前に一度、閣下から、小さい頃の姉はどんな子だったのかと聞かれた際、ポロっと昔話をしてしまったことがある。すると、どうやらそれがツボに入ったらしいのだ。
それからというもの、姉と話をしていて嫉妬された後などは特に、こうやって昔話をしろと話を振られるようになっていた。

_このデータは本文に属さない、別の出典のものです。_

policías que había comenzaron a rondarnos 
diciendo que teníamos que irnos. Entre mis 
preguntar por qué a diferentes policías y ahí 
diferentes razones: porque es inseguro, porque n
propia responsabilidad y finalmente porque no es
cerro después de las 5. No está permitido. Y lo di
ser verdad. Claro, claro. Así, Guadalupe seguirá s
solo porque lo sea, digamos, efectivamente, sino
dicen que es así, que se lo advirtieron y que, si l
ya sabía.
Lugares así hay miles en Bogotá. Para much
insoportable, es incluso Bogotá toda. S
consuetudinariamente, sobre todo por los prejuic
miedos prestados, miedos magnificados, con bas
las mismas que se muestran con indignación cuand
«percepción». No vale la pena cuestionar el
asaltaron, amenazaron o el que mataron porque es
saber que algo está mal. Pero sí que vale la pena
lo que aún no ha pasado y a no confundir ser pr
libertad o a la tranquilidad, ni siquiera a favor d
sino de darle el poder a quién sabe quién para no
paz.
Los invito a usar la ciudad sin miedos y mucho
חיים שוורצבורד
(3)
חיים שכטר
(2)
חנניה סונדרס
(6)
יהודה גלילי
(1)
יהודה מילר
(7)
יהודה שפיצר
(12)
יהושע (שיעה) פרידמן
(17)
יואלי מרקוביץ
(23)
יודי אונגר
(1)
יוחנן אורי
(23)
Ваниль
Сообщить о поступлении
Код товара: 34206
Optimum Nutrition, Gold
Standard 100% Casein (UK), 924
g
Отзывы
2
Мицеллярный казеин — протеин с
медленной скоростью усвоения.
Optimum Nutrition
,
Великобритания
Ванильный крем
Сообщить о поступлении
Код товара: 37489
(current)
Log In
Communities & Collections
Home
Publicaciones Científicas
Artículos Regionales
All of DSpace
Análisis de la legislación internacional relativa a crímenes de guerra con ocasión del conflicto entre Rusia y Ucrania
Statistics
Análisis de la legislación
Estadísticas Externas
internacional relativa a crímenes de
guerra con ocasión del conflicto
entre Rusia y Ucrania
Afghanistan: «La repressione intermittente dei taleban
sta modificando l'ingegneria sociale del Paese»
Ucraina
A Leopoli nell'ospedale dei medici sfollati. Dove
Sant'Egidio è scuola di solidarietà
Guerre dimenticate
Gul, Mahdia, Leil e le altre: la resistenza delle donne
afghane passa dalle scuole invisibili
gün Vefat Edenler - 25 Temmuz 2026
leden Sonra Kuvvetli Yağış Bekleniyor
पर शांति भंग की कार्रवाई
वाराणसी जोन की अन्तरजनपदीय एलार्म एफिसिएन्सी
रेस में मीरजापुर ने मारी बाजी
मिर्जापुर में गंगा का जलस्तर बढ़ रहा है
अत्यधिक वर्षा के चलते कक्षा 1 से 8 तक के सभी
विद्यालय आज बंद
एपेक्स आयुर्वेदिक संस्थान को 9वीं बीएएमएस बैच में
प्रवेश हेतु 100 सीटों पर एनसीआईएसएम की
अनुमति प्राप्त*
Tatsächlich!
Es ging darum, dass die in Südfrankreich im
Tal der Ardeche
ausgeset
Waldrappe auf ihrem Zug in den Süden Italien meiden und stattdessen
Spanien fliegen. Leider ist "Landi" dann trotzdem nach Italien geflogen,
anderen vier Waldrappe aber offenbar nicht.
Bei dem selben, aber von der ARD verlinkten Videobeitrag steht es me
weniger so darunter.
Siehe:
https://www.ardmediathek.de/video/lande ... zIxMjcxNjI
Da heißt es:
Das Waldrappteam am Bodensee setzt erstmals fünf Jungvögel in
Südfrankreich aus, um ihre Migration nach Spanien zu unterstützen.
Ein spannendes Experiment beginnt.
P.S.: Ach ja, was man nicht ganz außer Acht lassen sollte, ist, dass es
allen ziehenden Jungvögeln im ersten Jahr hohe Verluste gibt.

もちろん、弟である私には姉との思い出がたくさんある。
しかし、勝手に話をしている手前、姉が嫌がるような話はできないし。そもそも姉は昔からしっかりしていて、姉付きだったメイドのアンナならまだしも、姉の子ども時代特有の微笑ましい話など私はそんなに持っていなかった。
「うーむ。…………あ……」
そろそろ別の話でも振れないかと思った瞬間、何かを思い付いてしまったらしい閣下が私を見る。
「……どうしました?」
「いや、あー……、そうだ。なあ、ユーゴ」
「はい?」
「……頼みがあるんだが」
改まって頼みがあるだなんて、地味に嫌な予感がする。が、義理の兄とはいえ相手は大公閣下だ。
私は努めて笑顔を貼り付けた。
「……何でしょう?」
「ああ、いや、そろそろな……」
「……??」
「………………『義兄上』と、呼んでくれないか?」
「……へ?」
予想外の言葉に、思わずキョトリとしてしまう。
「いや、だって、せっかく義理とはいえ兄弟になったんだ。……いつまでも『閣下』では、少々……」
そう言って口籠もる目の前の人物が、目元をじわじわと赤くしていくのが見えた。
「……え。あ。え? いいんですか?」
「……当然だろう。私には兄だけで、…………ずっと弟が欲しかったんだ」
「なる、ほど……? では、えーっと……」
遠慮なく……と、口を開いたその時の、「義兄上」と言いかけた時。
――「『兄様』じゃダメなの?」
「「?!!」」
急に聞こえた声に二人で焦って視線を向ければ、まだどこかポヤリとした様子で姉が閣下を見上げていた。
「なっ?! マリ?! いつの間に起きて……?!」
いつも冷静な閣下が、慌てふためく。
「んんー……? えっと、ブランケットを掛けてもらった辺りから、うっすらとだけど意識はあったわ」
「「!!!」」
「ふふっ。ねぇ、兄様じゃダメなの? ……アレク兄様?」
「な゛っ。なんでマリが私を兄様って呼ぶんだ?!」
「ええー、なんとなく。私だって妹気分を味わいたい時ぐらいあるわよ、アレク兄様」
「ーー~~っっ……!!!」
話を聞かれていた恥ずかしさか、姉から「アレク兄様」と呼ばれる気恥ずかしさか。耳まで真っ赤にしながら口元を手で覆い、絶句している閣下を見て。いつもはすごくお強くて格好良い方なのになと思った瞬間、堪らない可笑しさが込み上げた。
「ふっ。……く、ふ、っ、……ふくくっ」
「ユーゴ?! おまっ」
堪えきれずに吹き出してしまうと、再び閣下に睨まれる。
「あー、ははっ、すみません。……っ、はぁ。……えーっと、いや、姉上。私はちゃんと、『義兄上』と呼ばせてもらいますよ」
「あら。そうなの?」
「はい」
閣下のなんとも怖くない視線をかわしつつ、一方でケロリとしている姉を見れば、なんだかデジャブを感じた。
(ここも『奥さん』のほうが強いんだな……)
きっとこの人たちも、あの人たちのようにずっと仲が良いままなんだろうなと改めて思う。
――きっと、この空気感もずっとこのまま続くだろう。
「ふふっ。……ええと、では。……これからもよろしくお願いしますね。義兄上」
「……っ、……ああ。よろしく、ユーゴ」
そう言い合うと、今度は三人で顔を見合わせて。私たちは一緒にぷっと吹き出し、笑い合ったのだった。